Below are some records. Set down exactly the line holding "Render at 248×248." and every later line through the end, omitting the pictures.

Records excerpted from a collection

►

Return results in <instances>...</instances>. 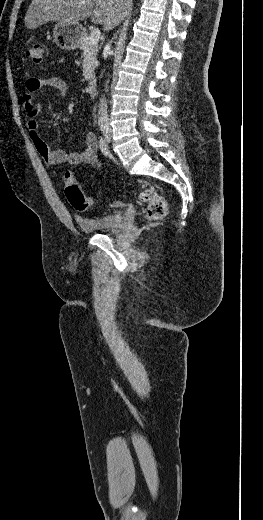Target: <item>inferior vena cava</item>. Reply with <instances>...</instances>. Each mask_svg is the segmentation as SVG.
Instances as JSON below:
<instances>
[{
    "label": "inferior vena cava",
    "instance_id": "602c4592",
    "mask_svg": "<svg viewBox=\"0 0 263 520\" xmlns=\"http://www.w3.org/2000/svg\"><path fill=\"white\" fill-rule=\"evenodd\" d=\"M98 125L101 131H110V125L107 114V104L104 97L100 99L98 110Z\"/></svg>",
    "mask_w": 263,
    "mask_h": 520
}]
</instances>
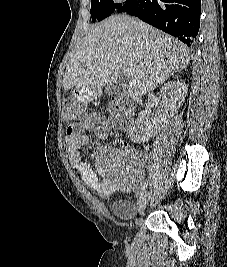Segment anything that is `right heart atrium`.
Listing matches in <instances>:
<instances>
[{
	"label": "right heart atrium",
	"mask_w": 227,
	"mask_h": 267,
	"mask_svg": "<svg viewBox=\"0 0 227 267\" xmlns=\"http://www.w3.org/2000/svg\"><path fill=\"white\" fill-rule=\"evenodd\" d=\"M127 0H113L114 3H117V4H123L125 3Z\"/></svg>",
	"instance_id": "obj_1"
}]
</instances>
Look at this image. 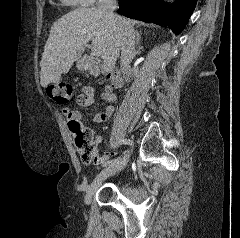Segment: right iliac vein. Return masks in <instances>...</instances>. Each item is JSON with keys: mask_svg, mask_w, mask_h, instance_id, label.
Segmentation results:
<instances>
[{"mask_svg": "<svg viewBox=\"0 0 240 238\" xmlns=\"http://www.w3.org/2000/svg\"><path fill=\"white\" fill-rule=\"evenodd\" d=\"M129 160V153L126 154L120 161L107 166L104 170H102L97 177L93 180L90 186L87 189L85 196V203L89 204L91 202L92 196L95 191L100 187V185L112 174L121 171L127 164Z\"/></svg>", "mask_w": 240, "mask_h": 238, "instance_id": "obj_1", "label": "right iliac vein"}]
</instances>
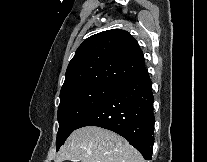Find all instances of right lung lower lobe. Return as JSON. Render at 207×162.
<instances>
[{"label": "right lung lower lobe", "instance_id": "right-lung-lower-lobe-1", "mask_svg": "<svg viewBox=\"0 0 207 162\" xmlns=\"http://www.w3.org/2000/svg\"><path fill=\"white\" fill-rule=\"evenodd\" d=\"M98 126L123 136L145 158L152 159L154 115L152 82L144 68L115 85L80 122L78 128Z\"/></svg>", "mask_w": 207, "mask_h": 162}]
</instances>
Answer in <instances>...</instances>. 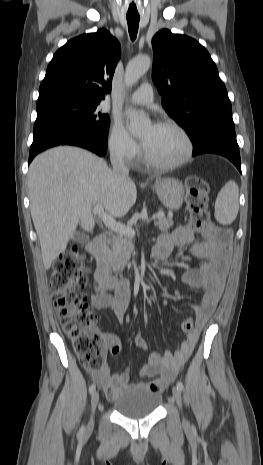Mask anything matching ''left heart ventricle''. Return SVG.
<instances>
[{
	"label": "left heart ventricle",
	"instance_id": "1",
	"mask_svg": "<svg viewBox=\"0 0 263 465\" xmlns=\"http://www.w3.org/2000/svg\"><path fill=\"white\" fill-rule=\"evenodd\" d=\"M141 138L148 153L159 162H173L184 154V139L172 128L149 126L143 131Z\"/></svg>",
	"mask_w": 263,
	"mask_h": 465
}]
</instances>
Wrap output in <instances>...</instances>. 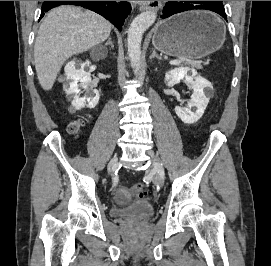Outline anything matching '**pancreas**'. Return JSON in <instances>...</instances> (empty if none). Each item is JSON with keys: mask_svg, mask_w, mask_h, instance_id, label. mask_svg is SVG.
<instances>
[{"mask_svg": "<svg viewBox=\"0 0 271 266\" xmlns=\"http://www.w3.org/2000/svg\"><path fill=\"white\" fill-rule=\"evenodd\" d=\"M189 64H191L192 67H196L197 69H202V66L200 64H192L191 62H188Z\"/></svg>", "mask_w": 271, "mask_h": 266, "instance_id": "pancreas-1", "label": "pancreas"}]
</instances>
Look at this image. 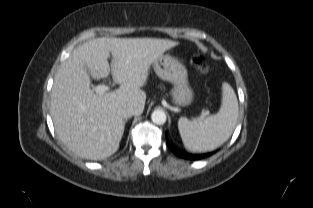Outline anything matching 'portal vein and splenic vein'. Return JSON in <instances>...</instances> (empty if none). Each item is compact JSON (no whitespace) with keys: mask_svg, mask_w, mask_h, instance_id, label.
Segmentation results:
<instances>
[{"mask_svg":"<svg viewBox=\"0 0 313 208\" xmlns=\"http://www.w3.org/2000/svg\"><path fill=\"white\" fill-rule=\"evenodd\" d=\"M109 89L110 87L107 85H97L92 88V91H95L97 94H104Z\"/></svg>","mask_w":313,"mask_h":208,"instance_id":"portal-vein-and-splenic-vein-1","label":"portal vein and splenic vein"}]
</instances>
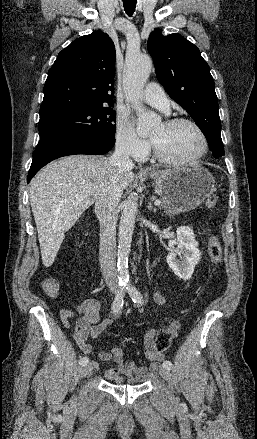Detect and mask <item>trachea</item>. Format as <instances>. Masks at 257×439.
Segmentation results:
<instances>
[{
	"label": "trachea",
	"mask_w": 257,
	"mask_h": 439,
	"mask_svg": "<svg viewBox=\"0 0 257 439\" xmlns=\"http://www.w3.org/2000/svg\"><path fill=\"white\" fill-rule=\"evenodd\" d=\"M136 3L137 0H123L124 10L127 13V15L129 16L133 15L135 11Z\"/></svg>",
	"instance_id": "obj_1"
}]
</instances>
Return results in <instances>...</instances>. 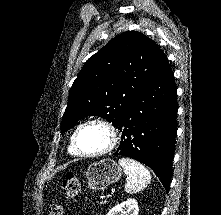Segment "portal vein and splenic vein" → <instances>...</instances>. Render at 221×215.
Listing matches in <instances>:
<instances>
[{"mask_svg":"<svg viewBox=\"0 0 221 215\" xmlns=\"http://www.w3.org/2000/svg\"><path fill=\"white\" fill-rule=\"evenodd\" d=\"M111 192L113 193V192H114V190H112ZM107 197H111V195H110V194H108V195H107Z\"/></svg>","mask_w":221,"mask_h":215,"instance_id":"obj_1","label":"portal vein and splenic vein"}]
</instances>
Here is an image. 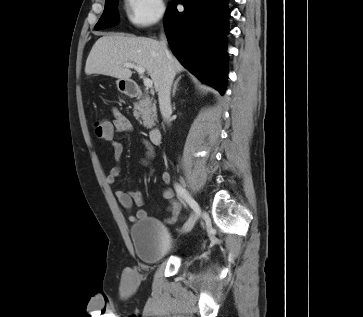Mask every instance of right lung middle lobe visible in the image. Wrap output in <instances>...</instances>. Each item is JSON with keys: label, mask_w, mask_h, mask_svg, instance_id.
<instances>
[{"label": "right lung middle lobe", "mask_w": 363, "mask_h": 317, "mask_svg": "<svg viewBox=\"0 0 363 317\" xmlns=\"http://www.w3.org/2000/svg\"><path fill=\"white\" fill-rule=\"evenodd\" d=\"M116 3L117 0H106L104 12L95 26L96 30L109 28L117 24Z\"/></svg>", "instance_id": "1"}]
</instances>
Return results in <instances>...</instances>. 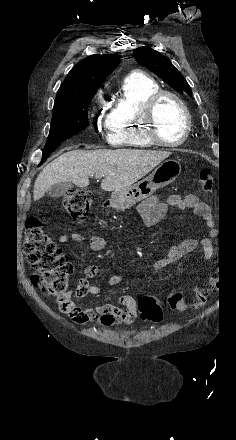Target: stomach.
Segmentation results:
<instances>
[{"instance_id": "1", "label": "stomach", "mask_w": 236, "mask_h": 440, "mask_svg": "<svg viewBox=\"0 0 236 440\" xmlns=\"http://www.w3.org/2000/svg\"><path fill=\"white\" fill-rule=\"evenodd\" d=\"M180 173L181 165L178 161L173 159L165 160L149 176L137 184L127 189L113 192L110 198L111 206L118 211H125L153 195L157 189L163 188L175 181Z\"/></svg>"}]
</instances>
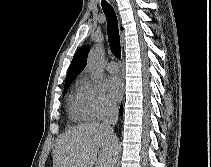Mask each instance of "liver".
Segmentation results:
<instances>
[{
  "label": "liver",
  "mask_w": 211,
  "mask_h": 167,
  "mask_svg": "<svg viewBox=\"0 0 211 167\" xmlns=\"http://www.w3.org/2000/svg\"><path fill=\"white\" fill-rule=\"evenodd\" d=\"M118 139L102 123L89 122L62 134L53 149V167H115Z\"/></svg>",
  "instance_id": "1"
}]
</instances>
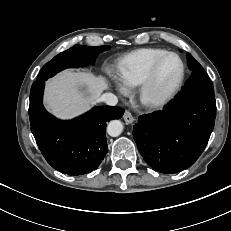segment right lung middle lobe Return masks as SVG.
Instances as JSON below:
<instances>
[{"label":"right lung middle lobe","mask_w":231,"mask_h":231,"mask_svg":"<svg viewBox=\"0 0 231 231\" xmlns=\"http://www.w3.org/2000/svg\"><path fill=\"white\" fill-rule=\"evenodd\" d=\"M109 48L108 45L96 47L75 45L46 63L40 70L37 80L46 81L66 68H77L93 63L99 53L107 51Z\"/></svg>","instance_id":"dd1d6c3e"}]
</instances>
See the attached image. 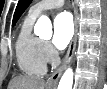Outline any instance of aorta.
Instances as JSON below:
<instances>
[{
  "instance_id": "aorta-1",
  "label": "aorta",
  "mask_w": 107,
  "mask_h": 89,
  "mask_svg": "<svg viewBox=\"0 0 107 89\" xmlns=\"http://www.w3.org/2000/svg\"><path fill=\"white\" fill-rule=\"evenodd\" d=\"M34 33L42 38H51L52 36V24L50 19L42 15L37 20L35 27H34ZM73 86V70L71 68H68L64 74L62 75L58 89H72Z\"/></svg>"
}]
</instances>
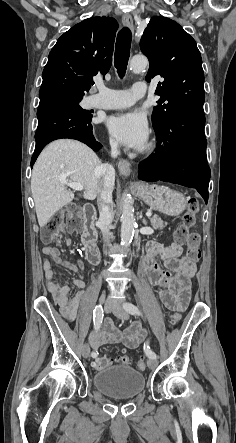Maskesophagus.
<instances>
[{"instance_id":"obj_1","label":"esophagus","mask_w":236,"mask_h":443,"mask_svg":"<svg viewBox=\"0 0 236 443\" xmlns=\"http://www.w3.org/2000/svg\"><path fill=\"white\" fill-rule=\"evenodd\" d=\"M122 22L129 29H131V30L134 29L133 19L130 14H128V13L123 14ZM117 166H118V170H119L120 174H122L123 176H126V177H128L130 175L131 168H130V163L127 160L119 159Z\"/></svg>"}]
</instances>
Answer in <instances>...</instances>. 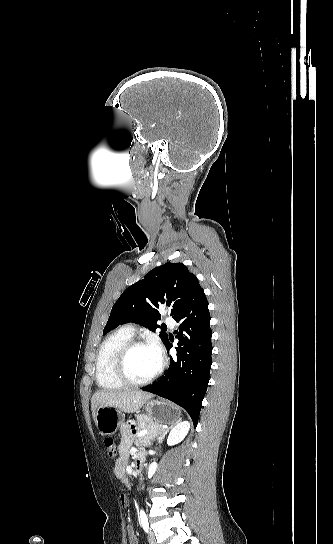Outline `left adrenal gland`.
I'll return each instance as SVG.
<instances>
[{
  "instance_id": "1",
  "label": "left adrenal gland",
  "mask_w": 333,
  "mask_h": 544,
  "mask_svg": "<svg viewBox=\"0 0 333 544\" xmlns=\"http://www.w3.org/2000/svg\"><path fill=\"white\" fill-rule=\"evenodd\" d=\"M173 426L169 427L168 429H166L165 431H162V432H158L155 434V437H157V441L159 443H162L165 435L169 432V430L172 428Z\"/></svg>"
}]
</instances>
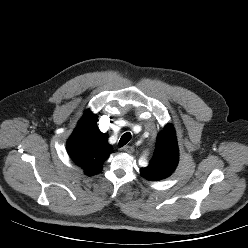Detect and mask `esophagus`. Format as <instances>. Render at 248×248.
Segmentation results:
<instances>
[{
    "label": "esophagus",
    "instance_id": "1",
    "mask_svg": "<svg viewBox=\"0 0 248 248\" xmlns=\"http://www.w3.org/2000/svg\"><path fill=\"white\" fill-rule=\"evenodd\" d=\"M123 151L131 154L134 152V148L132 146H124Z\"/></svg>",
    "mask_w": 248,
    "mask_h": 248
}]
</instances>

◄

The answer:
Detect and mask `esophagus`. Format as <instances>. Render at 248×248.
Segmentation results:
<instances>
[{
    "label": "esophagus",
    "instance_id": "1",
    "mask_svg": "<svg viewBox=\"0 0 248 248\" xmlns=\"http://www.w3.org/2000/svg\"><path fill=\"white\" fill-rule=\"evenodd\" d=\"M123 151L131 154L134 152V148L132 146H124Z\"/></svg>",
    "mask_w": 248,
    "mask_h": 248
}]
</instances>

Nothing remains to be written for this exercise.